# Do you all preheat higher than your intended cook temperature?



## worktogthr (Feb 8, 2014)

Just had a quick question.  Been smoking since October with pretty good results but it always seems to take longer than  the cook times I see other propane smokers achieving on SMF. Wondering if that's because I spend some time at the beginning of the smoke waiting for my smoker temp to climb back up to the desired temp once I put the food inside.  So my question is if my target temp for the smoker is 250, should I preheat to 300 to allow for the temp drop of putting the food in and opening the door to do so.  I am using a maverick which I know is accurate and I have a masterbuilt dual fuel pro.  I have just been hitting my target temp, making sure it stays there for a few minutes and putting the food in and eventually the smoker climbs back up to where I want it.  However if I add a lot of food to the smoker or for some reason keep the door opened longer than I should, it could take 20 minutes or more to climb up to my desired temp.  Thanks everyone!


----------



## alblancher (Feb 8, 2014)

I don't see a problem starting at a higher temperature.  I start my small Lang at 325 - 350 and then load.  It takes 15 min or so to stabilize at the final cooking temps but that's ok.  I find it easier to come down with the temps then to turn up the fire and raise the temps


----------



## demosthenes9 (Feb 8, 2014)

Really depends on how much is going into the smoker.   The more mass you put in your smoker, and the longer the door is open, the longer it will take to come back up to temp.  Shooting a bit higher on the starting temp is the way to go in my opinion.  How much higher really depends on how loaded the smoker is.

If I'm just throwing in a rack of ribs (which I almost never do), I'll bring the smoker up to my target cooking temp.   If I'm going to load in 100lbs of cold Boston Butts, I'll crank the heat up higher at the start and dial it back as the meat heats up.


----------



## smokeymagoo (Feb 8, 2014)

I have done it both ways and it turns out fine. Smoking for me is more about enjoying the weekend at home with the family so if the end result is good then I don't care about that 20-30 minutes of heat stabilization.
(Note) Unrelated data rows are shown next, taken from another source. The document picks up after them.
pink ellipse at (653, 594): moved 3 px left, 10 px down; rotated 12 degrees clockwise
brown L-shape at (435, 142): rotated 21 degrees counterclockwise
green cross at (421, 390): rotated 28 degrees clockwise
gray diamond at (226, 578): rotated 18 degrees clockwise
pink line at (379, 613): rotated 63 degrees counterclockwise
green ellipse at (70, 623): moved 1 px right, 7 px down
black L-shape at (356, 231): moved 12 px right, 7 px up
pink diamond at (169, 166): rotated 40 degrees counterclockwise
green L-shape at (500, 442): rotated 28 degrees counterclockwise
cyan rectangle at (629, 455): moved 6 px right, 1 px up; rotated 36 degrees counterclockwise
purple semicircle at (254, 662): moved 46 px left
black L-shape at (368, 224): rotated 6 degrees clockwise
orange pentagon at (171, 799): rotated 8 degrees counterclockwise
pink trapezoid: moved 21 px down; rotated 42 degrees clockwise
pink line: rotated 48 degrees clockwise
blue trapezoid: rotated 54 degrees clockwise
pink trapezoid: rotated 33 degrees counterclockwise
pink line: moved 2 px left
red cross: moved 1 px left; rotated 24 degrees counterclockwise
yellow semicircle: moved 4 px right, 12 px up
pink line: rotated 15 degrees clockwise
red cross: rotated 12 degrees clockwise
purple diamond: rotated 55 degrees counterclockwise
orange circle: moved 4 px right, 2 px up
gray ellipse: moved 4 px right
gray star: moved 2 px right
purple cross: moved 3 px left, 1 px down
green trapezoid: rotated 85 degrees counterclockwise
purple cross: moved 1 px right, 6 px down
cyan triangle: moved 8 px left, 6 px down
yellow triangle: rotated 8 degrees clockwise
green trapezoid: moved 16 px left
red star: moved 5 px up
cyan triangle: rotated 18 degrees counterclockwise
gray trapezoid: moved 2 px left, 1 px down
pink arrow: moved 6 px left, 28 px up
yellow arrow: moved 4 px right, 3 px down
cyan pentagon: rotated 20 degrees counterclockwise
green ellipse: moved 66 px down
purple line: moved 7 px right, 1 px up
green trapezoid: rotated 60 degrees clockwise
Heck, I dont even have a fancy digital temp for the cooking temp just an el cheapo homedepot brinkman gauge. Best advise I can give is do what ever is easiest to you and set back and enjoy..


----------



## worktogthr (Feb 8, 2014)

Thanks everyone for the responses.  I will try preheating a little higher then my desired temp.  And if I am doing a large smoke, I will start significantly increase it and just lower it as necessary.


----------